À un bout de cette île de la Polynésie française, il y a un récif. Et ce récif génère la plus belle vague, la plus grande, la plus dangereuse, sans doute, celle que les indigènes surnomment le mur des crânes, Teahupo'o. Cette vague mythique est presque l'objet d'une adoration. À proximité de cette vague, il y a quelques locaux qui vivent ou survivent, tant bien que mal, entre attraits de la modernité, qui peut apporter aussi l'eau courante que les drogues et l'envie de s'enrichir rapidement, et envie de conserver des liens avec leurs origines et leurs traditions. Parmi celles-ci, une un peu spéciale, où certains hommes qui ne sentent pas bien dans leur corps d'homme peuvent vivre comme des femmes. Si cela est plutôt bien accepté dans la société traditionnelle, aujourd'hui avec l'occidentalisation ce n'est plus forcément le cas et c'est par conséquent parfois mal vécu. Plusieurs scènes ou éléments du roman d'Ingrid Astier symbolisent et sous-tendent cette lutte entre le passé et le présent.

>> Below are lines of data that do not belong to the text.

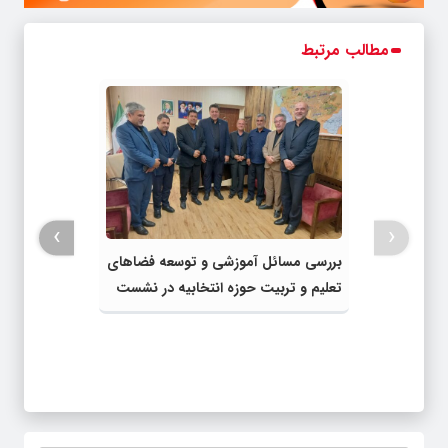
مطالب مرتبط
›
‹
بررسی مسائل آموزشی و توسعه فضاهای
تعلیم و تربیت حوزه انتخابیه در نشست
مشترک عضو کمیسیون آموزش مجلس با
مدیرکل آموزش و پرورش خراسان رضوی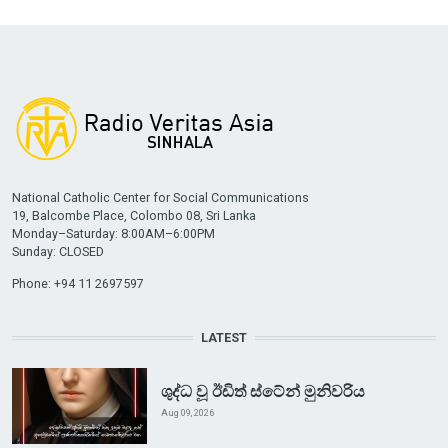
National Catholic Center for Social Communications
19, Balcombe Place, Colombo 08, Sri Lanka
Monday–Saturday: 8:00AM–6:00PM
Sunday: CLOSED
Phone: +94 11 2697597
LATEST
ශුද්ධ වූ ඊඩිත් ස්ටේන් මුනිවරිය
Aug 09, 2026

C'est principalement autour de deux surfeurs que se joue ce choc. D'un côté, un local, respectueux des croyances, ayant quasiment intégré la vague comme divinité, et cherchant à vivre en contact avec cette terre et cette mer toute deux nourricières. De l'autre, un surfeur, intégré dans le monde, sponsorisé par de grandes marques et qui profite de son aura pour transporter de la drogue et mettre en relation les différents gangs qui contrôlent les réseaux, possédé par l'hybris et défiant l'ordre naturel. Ce n'est pas un hasard s'il veut se faire un tatouage sans en comprendre le sens profond ou s'il veut une relation sexuelle avec une fille et qu'on lui offre le "travesti" de la tradition polynésienne pour lui faire honte. Cette tension pourrait être symbolisée par la vague elle-même car, juste à proximité de cette dernière, pour les touristes, les autorités ont érigé un bloc de béton sur lequel est reproduit comme un tag la vague, une œuvre d'art hideuse, pourrissante et déliquescente, à côté de la splendeur de l'originale.
Le lecteur se doute bien qu'à un moment ou à un autre, il assistera à une confrontation entre les deux surfeurs, aux prises avec la vague. Mais Ingrid Astier parvient sans peine à repousser cette scène jusqu'à la fin de son récit, offrant auparavant un entrelacs soigné, et construit avec soin, autour de quelques personnages à la fois représentatifs des composantes de la société tahitienne, mais en même temps, restant de fortes personnalités : un "échantillon" regroupant des anciens, et des plus jeunes, plus entrés dans la "décadence" de la société traditionnelle. L'intrigue - empruntant au registre du noir : trafics de drogue, prostitution, défense de valeurs contre appât du gain -, permet de décrire un groupe humain au sein de ses envies et contradictions, de belle manière, pour une auteure qui sait se renouveler d'ouvrage en ouvrage, tout en conservant une qualité d'écriture et de thématiques qui en fait une bien belle représentante du genre.

Citation

Terupe fut au bord de le perforer à coups d'aiguilles bien plantées ; puis il réfléchit et se dit que les esprits s'occuperaient de ce chien galeux aux poches remplis de billets. Sur une île déserte, on se nourrirait plus de bananes que de billets, connard.